Place a grinding vial in the freezer mill grinding chamber and lock in place. Close the freezer mill lid and grind the sample for three cycles at two minutes per cycle, at a crushing rate of 14. After the grinding cycles are complete unlock the vial with the frozen powder cell lysate.
To prevent the lysate from thawing out, work quickly and carefully to unscrew one of the end plugs using the opening tool. Once the vial is open, remove the impactor bar and quickly transfer the frozen powder extract on a pre chilled plastic weighing dish. Recover as much of the frozen extract as possible by banging the vial on the wooden breadboard.
Once all the powder is removed from the vial, quickly transfer all of the powder extracts into a pre-labeled 15 mil tube kept on dry ice. Although it is best to proceed with thawing and using the extracts right away to minimize protein degradation, the frozen powder lysate can be stored overnight at minus 80, if needed. Thaw out the powder lysate slowly in an ice slurry that is continuously circulated using a magnetic stir bar in an ice bucket.
To facilitate even thawing, remove ice that develops on the outside of the tubes frequently, about every five minutes or so. Once the extracts begin to thaw at 1X protease inhibitor cocktail and 10 micromolar proteasome inhibitor MG132 to prevent protein degradation. Once the samples are completely thawed, which can take over an hour, spin down the samples at 3, 220 G for 20 minutes at four Celsius degree.

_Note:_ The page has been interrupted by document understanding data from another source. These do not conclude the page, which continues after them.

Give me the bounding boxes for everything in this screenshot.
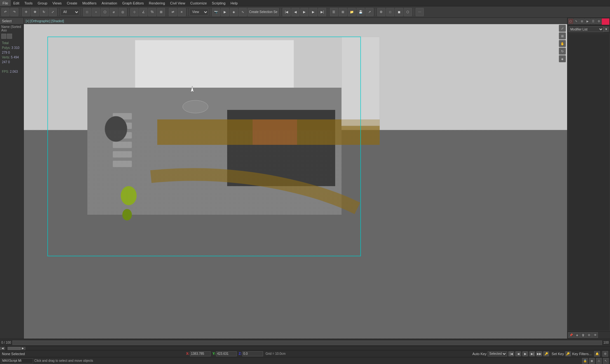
render-button[interactable]: ▶ xyxy=(221,8,229,16)
render-prod-button[interactable]: ◼ xyxy=(395,8,403,16)
undo-button[interactable]: ↶ xyxy=(1,8,10,16)
arc-rotate-button[interactable]: ↻ xyxy=(559,48,566,55)
menu-animation[interactable]: Animation xyxy=(99,0,120,6)
x-input[interactable] xyxy=(190,351,211,356)
menu-views[interactable]: Views xyxy=(50,0,64,6)
timeline-bar[interactable] xyxy=(12,340,602,345)
show-all-icon[interactable]: 👁 xyxy=(592,332,598,338)
menu-modifiers[interactable]: Modifiers xyxy=(80,0,99,6)
circle-select-button[interactable]: ○ xyxy=(92,8,100,16)
pan-button[interactable]: ✋ xyxy=(559,40,566,47)
y-input[interactable] xyxy=(216,351,237,356)
prev-frame-button[interactable]: ◀ xyxy=(291,8,300,16)
ipr-button[interactable]: ⬡ xyxy=(404,8,412,16)
play-button[interactable]: ▶ xyxy=(300,8,308,16)
mirror-button[interactable]: ⇌ xyxy=(169,8,177,16)
motion-panel-icon[interactable]: ▶ xyxy=(585,18,590,24)
set-key-label: Set Key xyxy=(552,352,564,356)
move-tool-button[interactable]: ✥ xyxy=(31,8,39,16)
set-key-button[interactable]: 🔑 xyxy=(565,351,571,356)
more-button[interactable]: ⋯ xyxy=(416,8,424,16)
zoom-all-button[interactable]: ⊞ xyxy=(559,32,566,39)
timeline-range-label: 0 / 100 xyxy=(1,341,11,344)
config-modifier-icon[interactable]: ⚙ xyxy=(586,332,592,338)
key-end-button[interactable]: ▶▶ xyxy=(536,351,542,356)
spinner-snap-button[interactable]: ⊞ xyxy=(157,8,165,16)
lock-icon[interactable]: 🔒 xyxy=(582,358,588,364)
menu-scripting[interactable]: Scripting xyxy=(209,0,228,6)
lasso-select-button[interactable]: ⌀ xyxy=(110,8,118,16)
key-next-button[interactable]: ▶| xyxy=(529,351,535,356)
next-key-button[interactable]: ▶| xyxy=(318,8,326,16)
sep1 xyxy=(20,8,20,16)
unique-icon[interactable]: ◈ xyxy=(574,332,580,338)
pin-stack-icon[interactable]: 📌 xyxy=(568,332,574,338)
scene-background xyxy=(24,18,567,339)
menu-help[interactable]: Help xyxy=(228,0,241,6)
create-selection-button[interactable]: Create Selection Se xyxy=(247,8,279,16)
isolate-icon[interactable]: ◉ xyxy=(589,358,595,364)
menu-customize[interactable]: Customize xyxy=(188,0,209,6)
next-frame-button[interactable]: ▶ xyxy=(309,8,317,16)
select-tool-button[interactable]: ✛ xyxy=(22,8,30,16)
create-panel-icon[interactable]: ⬡ xyxy=(568,18,573,24)
menu-tools[interactable]: Tools xyxy=(22,0,35,6)
menu-create[interactable]: Create xyxy=(64,0,80,6)
scale-tool-button[interactable]: ⤢ xyxy=(49,8,57,16)
hierarchy-panel-icon[interactable]: ⊞ xyxy=(579,18,585,24)
modify-panel-icon[interactable]: ✎ xyxy=(574,18,579,24)
horizontal-scrollbar[interactable]: ◀ ▶ xyxy=(0,346,610,350)
paint-select-button[interactable]: ◎ xyxy=(119,8,127,16)
key-play-button[interactable]: ▶ xyxy=(522,351,528,356)
warning-icon[interactable]: ⚠ xyxy=(596,358,602,364)
zoom-extents-button[interactable]: ⤢ xyxy=(559,25,566,32)
maxscript-input[interactable] xyxy=(1,358,33,363)
material-button[interactable]: ◈ xyxy=(230,8,238,16)
view-dropdown[interactable]: View xyxy=(189,9,208,16)
rotate-tool-button[interactable]: ↻ xyxy=(40,8,48,16)
modifier-list-header: Modifier List ▼ xyxy=(567,26,610,33)
scene-button[interactable]: ⊞ xyxy=(339,8,347,16)
export-button[interactable]: ↗ xyxy=(365,8,374,16)
pct-snap-button[interactable]: % xyxy=(148,8,156,16)
render-frame-button[interactable]: □ xyxy=(386,8,394,16)
menu-graph-editors[interactable]: Graph Editors xyxy=(120,0,146,6)
remove-modifier-icon[interactable]: 🗑 xyxy=(580,332,586,338)
utilities-panel-icon[interactable]: ⚙ xyxy=(596,18,601,24)
field-of-view-button[interactable]: ◈ xyxy=(559,55,566,62)
prev-key-button[interactable]: |◀ xyxy=(282,8,291,16)
align-button[interactable]: ≡ xyxy=(178,8,186,16)
modifier-list-dropdown[interactable]: Modifier List xyxy=(569,26,604,32)
menu-edit[interactable]: Edit xyxy=(11,0,22,6)
box-select-button[interactable]: □ xyxy=(83,8,91,16)
snap-toggle-button[interactable]: ⊹ xyxy=(130,8,139,16)
scroll-left-button[interactable]: ◀ xyxy=(0,347,5,350)
menu-group[interactable]: Group xyxy=(35,0,50,6)
selected-dropdown[interactable]: Selected xyxy=(488,351,507,356)
key-mode-button[interactable]: 🔑 xyxy=(543,351,549,356)
viewport-area[interactable]: [+] [Orthographic] [Shaded] xyxy=(24,18,567,339)
curve-editor-button[interactable]: ∿ xyxy=(239,8,247,16)
key-play-back-button[interactable]: ◀ xyxy=(515,351,521,356)
settings-icon[interactable]: ⚙ xyxy=(602,351,608,357)
redo-button[interactable]: ↷ xyxy=(10,8,18,16)
layer-button[interactable]: ☰ xyxy=(330,8,338,16)
color-swatch[interactable] xyxy=(602,18,609,25)
menu-rendering[interactable]: Rendering xyxy=(146,0,168,6)
save-button[interactable]: 💾 xyxy=(356,8,365,16)
menu-file[interactable]: File xyxy=(0,0,11,6)
render-setup-button[interactable]: ⚙ xyxy=(377,8,385,16)
key-prev-button[interactable]: |◀ xyxy=(508,351,514,356)
modifier-dropdown-arrow[interactable]: ▼ xyxy=(604,27,609,32)
fence-select-button[interactable]: ⬠ xyxy=(101,8,109,16)
filter-dropdown[interactable]: All xyxy=(60,9,79,16)
notification-icon[interactable]: 🔔 xyxy=(594,351,600,357)
menu-civil-view[interactable]: Civil View xyxy=(167,0,187,6)
z-input[interactable] xyxy=(242,351,263,356)
camera-button[interactable]: 📷 xyxy=(212,8,220,16)
open-button[interactable]: 📁 xyxy=(348,8,356,16)
angle-snap-button[interactable]: ∠ xyxy=(139,8,147,16)
display-panel-icon[interactable]: ☰ xyxy=(591,18,596,24)
scroll-thumb[interactable] xyxy=(8,347,20,350)
scroll-right-button[interactable]: ▶ xyxy=(20,347,25,350)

This spin will remove most of the cell debris from the lysate. When the spin is complete transfer the supernatant into polycarbonate bottles that have been pre chilled on ice and discard the pellet. Centrifuge the supernate and samples at 16, 000 G at four Celsius degree for 20 minutes to clarify the extract.
After the spin is complete, recover only the clear supernatant carefully from the middle of the liquid column without disturbing the cloudy layer containing the piece on top or the pelleted debris at the bottom of the centrifuge tube. Transfer the clear lysate into a fresh pre chilled 15 Mil tube. The remaining cloudy liquid can be recentrifuged for five minutes at the same speed to allow the recovery of some more of the wholesale lysate.

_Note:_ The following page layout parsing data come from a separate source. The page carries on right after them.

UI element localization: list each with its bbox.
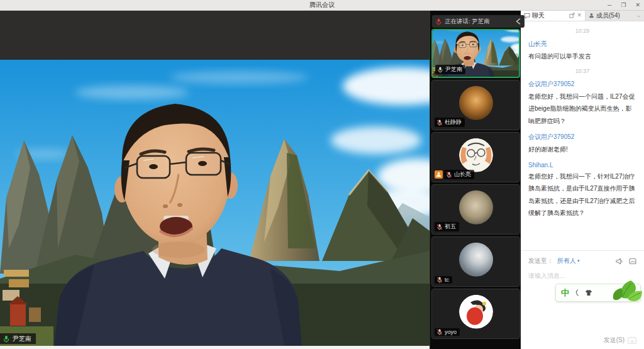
speaker-name-label: 尹芝南 bbox=[0, 333, 36, 344]
participant-name-label: 尹芝南 bbox=[435, 65, 465, 74]
tab-members[interactable]: 成员(54) ⌄ bbox=[586, 10, 644, 21]
participant-name-label: tc bbox=[435, 276, 452, 284]
panel-tabs: 聊天 ✕ 成员(54) ⌄ bbox=[521, 10, 644, 21]
close-chat-tab-icon[interactable]: ✕ bbox=[577, 13, 582, 18]
speaking-banner-label: 正在讲话: 尹芝南 bbox=[445, 18, 513, 26]
chat-sender[interactable]: 会议用户379052 bbox=[528, 80, 636, 89]
send-button[interactable]: 发送(S) bbox=[604, 336, 625, 345]
speaker-name: 尹芝南 bbox=[13, 335, 31, 343]
mic-muted-icon bbox=[436, 119, 443, 126]
avatar bbox=[459, 191, 493, 224]
window-titlebar: 腾讯会议 bbox=[0, 0, 644, 11]
send-to-caret-icon: ▾ bbox=[577, 258, 580, 263]
avatar bbox=[459, 243, 493, 277]
window-bottom-strip bbox=[0, 346, 430, 349]
avatar bbox=[459, 86, 493, 120]
participant-name-label: 山长亮 bbox=[444, 170, 474, 179]
mic-on-icon bbox=[437, 67, 443, 73]
popout-icon[interactable] bbox=[569, 13, 575, 18]
tab-chat[interactable]: 聊天 ✕ bbox=[521, 10, 586, 21]
chat-sender[interactable]: 山长亮 bbox=[528, 40, 636, 48]
window-title: 腾讯会议 bbox=[0, 0, 644, 10]
members-person-icon bbox=[589, 13, 594, 18]
chat-timestamp: 10:37 bbox=[528, 68, 636, 74]
chat-panel: 聊天 ✕ 成员(54) ⌄ 10:29 山长亮 有问题的可以举手发言 10:37… bbox=[521, 10, 644, 349]
send-to-selector[interactable]: 所有人▾ bbox=[557, 257, 580, 265]
mic-on-icon bbox=[3, 335, 10, 343]
main-video-area: 尹芝南 bbox=[0, 10, 430, 349]
restore-button[interactable]: ❐ bbox=[621, 0, 626, 10]
tab-overflow-caret-icon[interactable]: ⌄ bbox=[636, 13, 641, 18]
send-options-caret-icon[interactable]: ⌄ bbox=[628, 337, 636, 344]
chat-compose-area: 发送至： 所有人▾ 请输入消息... 中 bbox=[521, 250, 644, 349]
chat-message-text: 有问题的可以举手发言 bbox=[528, 50, 636, 63]
participant-tile[interactable]: 初五 bbox=[431, 184, 520, 235]
message-input[interactable]: 请输入消息... bbox=[528, 272, 636, 280]
close-button[interactable]: ✕ bbox=[635, 0, 640, 10]
screenshot-icon[interactable] bbox=[629, 258, 636, 265]
send-to-label: 发送至： bbox=[528, 257, 553, 265]
tab-members-label: 成员(54) bbox=[596, 11, 620, 20]
speaker-video-feed bbox=[0, 60, 430, 346]
ime-punctuation-icon[interactable] bbox=[574, 289, 580, 296]
avatar bbox=[459, 295, 493, 329]
mic-muted-icon bbox=[436, 277, 443, 283]
ime-mode-toggle[interactable]: 中 bbox=[561, 289, 569, 297]
participant-tile[interactable]: tc bbox=[431, 236, 520, 287]
chat-timestamp: 10:29 bbox=[528, 28, 636, 34]
participant-tile-self[interactable]: 尹芝南 bbox=[431, 29, 520, 78]
ime-leaves-decoration bbox=[602, 279, 643, 305]
ime-skin-icon[interactable] bbox=[585, 289, 592, 296]
ime-toolbar[interactable]: 中 bbox=[555, 284, 641, 302]
avatar bbox=[459, 138, 493, 172]
tab-chat-label: 聊天 bbox=[532, 11, 545, 20]
announcement-horn-icon[interactable] bbox=[616, 258, 623, 265]
chat-message-text: 好的谢谢老师! bbox=[528, 143, 636, 156]
chat-sender[interactable]: Shihan.L bbox=[528, 162, 636, 169]
participant-tile[interactable]: 山长亮 bbox=[431, 132, 520, 182]
chat-message-text: 老师您好，我想问一下，针对IL27治疗胰岛素抵抗，是由于IL27直接作用于胰岛素… bbox=[528, 170, 636, 219]
mic-muted-icon bbox=[436, 224, 443, 230]
chat-message-text: 老师您好，我想问一个问题，IL27会促进beige脂肪细胞的褐变从而生热，影响肥… bbox=[528, 91, 636, 128]
minimize-button[interactable]: ─ bbox=[608, 0, 611, 10]
mic-muted-icon bbox=[436, 329, 443, 335]
participant-tile[interactable]: 杜静静 bbox=[431, 80, 520, 130]
host-badge-icon bbox=[435, 170, 443, 179]
speaking-banner: 正在讲话: 尹芝南 bbox=[432, 15, 525, 28]
collapse-arrow-icon[interactable] bbox=[515, 18, 521, 25]
chat-sender[interactable]: 会议用户379052 bbox=[528, 133, 636, 141]
participant-strip: 正在讲话: 尹芝南 尹芝南 杜静静 bbox=[430, 10, 521, 349]
chat-bubble-icon bbox=[524, 13, 530, 19]
mic-muted-icon bbox=[446, 172, 452, 178]
participant-name-label: yoyo bbox=[435, 328, 460, 336]
chat-message-list[interactable]: 10:29 山长亮 有问题的可以举手发言 10:37 会议用户379052 老师… bbox=[521, 21, 644, 250]
participant-name-label: 初五 bbox=[435, 222, 459, 231]
participant-tile[interactable]: yoyo bbox=[431, 289, 520, 339]
speaking-mic-icon bbox=[435, 18, 442, 25]
participant-name-label: 杜静静 bbox=[435, 118, 465, 127]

The extracts are now ready for use in experiments, such as purification of protein complexes and immunoprecipitation. We compared two different methods of yeast cell lysis, namely glass bead milling at four Celsius and an automated cryo grinding method at minus 196 Celsius to assess the relative recovered proteins and cell extracts prepared with both methods. From this study we chose to use a budding yeast strain carrying a high copy plasmid expressing a tandem HIS-MYC tagged ubiquitin.

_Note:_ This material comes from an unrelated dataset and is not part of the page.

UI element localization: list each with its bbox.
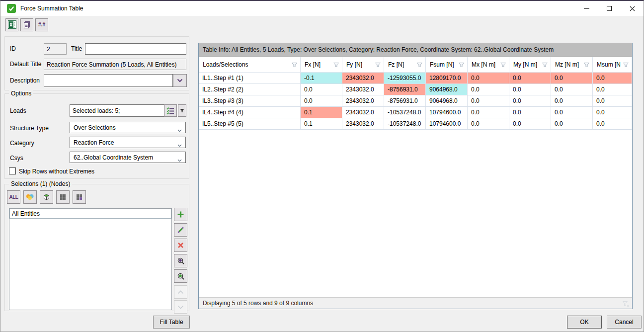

So we can assess the affinity of recovery of tagged polyubiquitinated proteins from wholesale extracts, following affinity purification using TALON cobalt HIS tag affinity beads followed by Western blotting with a monoclonal HIS tag antibody. Polyubiquitinated proteins that are normally very short-lived due to their rapid degradation by the ubiquitin proteasome machinery and thus offer a very good way to compare the quality of wholesale extracts prepared by different methods. As we see by the right half of the Ponceau stained membrane, we recovered a higher total protein yield in the wholesale extracts prepared by the cryo freezer mill protocol as judged by the more intensive Ponceau staining throughout the wholesale extract lane.
This is especially clear in the lower and upper parts of the freezer mill whole extracts lanes. Additionally, as shown by the right half of the HIS tag Western blot, we observed a better recovery of HIS-MYC tag ubiquitinated protein followed by pull down using Talon beads from the wholesale extracts prepared by cryogenic grinding. We conclude that the cryogenic freezer mill is superior to other methods for the preparation of cell extracts, especially when functional macromolecules are required for downstream application.